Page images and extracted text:
####
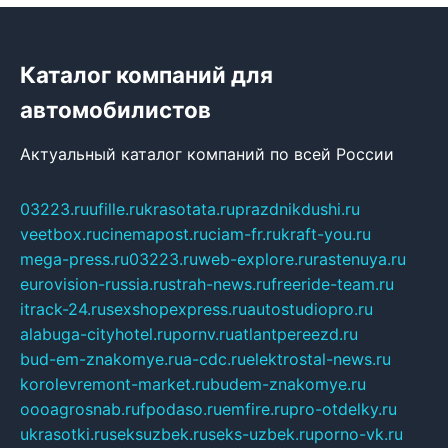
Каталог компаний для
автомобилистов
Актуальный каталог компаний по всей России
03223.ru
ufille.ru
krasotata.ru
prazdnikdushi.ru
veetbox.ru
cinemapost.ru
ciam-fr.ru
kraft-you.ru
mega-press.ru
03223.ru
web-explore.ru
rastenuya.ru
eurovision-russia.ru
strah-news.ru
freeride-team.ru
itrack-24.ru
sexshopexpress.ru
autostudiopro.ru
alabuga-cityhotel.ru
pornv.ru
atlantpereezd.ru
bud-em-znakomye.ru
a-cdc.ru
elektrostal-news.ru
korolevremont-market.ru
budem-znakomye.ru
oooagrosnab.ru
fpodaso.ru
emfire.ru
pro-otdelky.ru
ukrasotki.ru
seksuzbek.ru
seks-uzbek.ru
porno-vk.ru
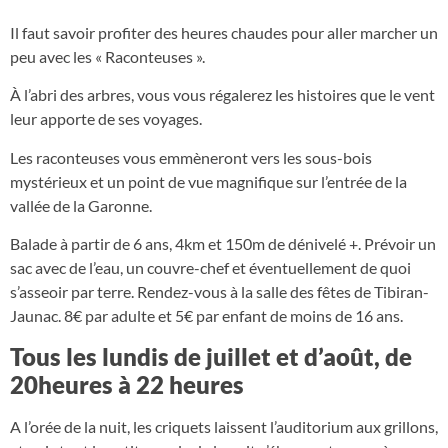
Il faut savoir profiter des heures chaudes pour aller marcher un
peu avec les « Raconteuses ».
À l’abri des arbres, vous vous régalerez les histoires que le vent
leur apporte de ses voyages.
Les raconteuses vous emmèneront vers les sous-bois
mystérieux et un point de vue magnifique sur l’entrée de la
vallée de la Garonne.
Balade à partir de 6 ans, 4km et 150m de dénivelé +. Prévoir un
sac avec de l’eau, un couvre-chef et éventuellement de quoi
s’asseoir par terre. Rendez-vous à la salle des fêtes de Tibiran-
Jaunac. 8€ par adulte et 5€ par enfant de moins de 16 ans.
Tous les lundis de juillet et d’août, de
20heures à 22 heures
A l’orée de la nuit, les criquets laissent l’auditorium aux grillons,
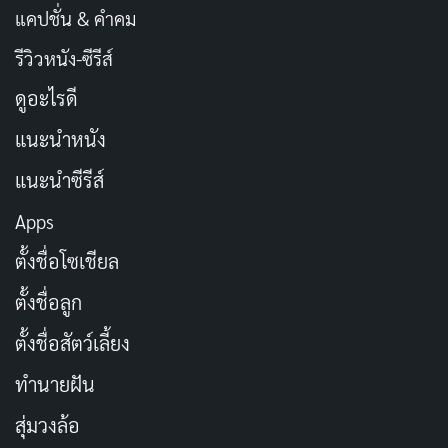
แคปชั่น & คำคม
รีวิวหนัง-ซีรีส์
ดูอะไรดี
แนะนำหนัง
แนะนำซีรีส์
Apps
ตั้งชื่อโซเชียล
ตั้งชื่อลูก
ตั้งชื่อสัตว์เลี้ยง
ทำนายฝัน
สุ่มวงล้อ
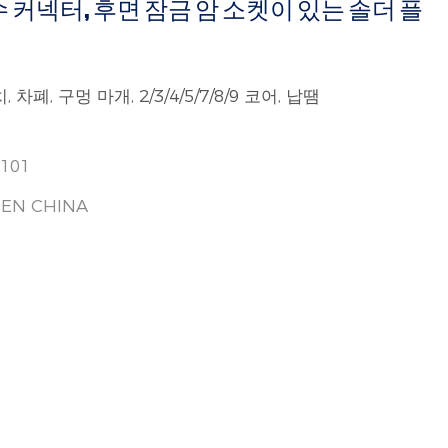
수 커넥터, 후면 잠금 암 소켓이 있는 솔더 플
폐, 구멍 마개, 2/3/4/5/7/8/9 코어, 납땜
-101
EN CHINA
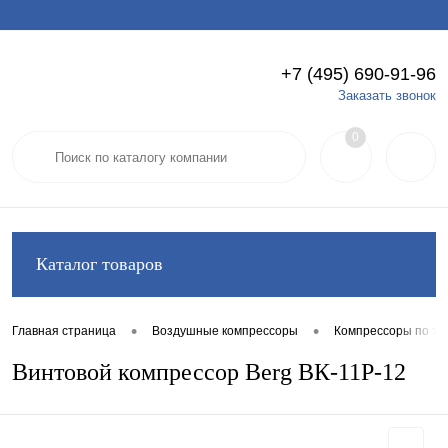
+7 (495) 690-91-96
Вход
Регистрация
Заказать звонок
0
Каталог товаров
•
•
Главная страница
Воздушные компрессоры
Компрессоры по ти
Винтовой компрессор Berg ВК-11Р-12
####
[What is being asked]: Make an exact copy of every record, pictures excluded.

[Answer box]:
Каталог компаний для
автомобилистов
Актуальный каталог компаний по всей России
03223.ru
ufille.ru
krasotata.ru
prazdnikdushi.ru
veetbox.ru
cinemapost.ru
ciam-fr.ru
kraft-you.ru
mega-press.ru
03223.ru
web-explore.ru
rastenuya.ru
eurovision-russia.ru
strah-news.ru
freeride-team.ru
itrack-24.ru
sexshopexpress.ru
autostudiopro.ru
alabuga-cityhotel.ru
pornv.ru
atlantpereezd.ru
bud-em-znakomye.ru
a-cdc.ru
elektrostal-news.ru
korolevremont-market.ru
budem-znakomye.ru
oooagrosnab.ru
fpodaso.ru
emfire.ru
pro-otdelky.ru
ukrasotki.ru
seksuzbek.ru
seks-uzbek.ru
porno-vk.ru
Il faut savoir profiter des heures chaudes pour aller marcher un
peu avec les « Raconteuses ».
À l’abri des arbres, vous vous régalerez les histoires que le vent
leur apporte de ses voyages.
Les raconteuses vous emmèneront vers les sous-bois
mystérieux et un point de vue magnifique sur l’entrée de la
vallée de la Garonne.
Balade à partir de 6 ans, 4km et 150m de dénivelé +. Prévoir un
sac avec de l’eau, un couvre-chef et éventuellement de quoi
s’asseoir par terre. Rendez-vous à la salle des fêtes de Tibiran-
Jaunac. 8€ par adulte et 5€ par enfant de moins de 16 ans.
Tous les lundis de juillet et d’août, de
20heures à 22 heures
A l’orée de la nuit, les criquets laissent l’auditorium aux grillons,
แคปชั่น & คำคม
รีวิวหนัง-ซีรีส์
ดูอะไรดี
แนะนำหนัง
แนะนำซีรีส์
Apps
ตั้งชื่อโซเชียล
ตั้งชื่อลูก
ตั้งชื่อสัตว์เลี้ยง
ทำนายฝัน
สุ่มวงล้อ
수 커넥터, 후면 잠금 암 소켓이 있는 솔더 플
폐, 구멍 마개, 2/3/4/5/7/8/9 코어, 납땜
-101
EN CHINA
+7 (495) 690-91-96
Вход
Регистрация
Заказать звонок
0
Каталог товаров
•
•
Главная страница
Воздушные компрессоры
Компрессоры по ти
Винтовой компрессор Berg ВК-11Р-12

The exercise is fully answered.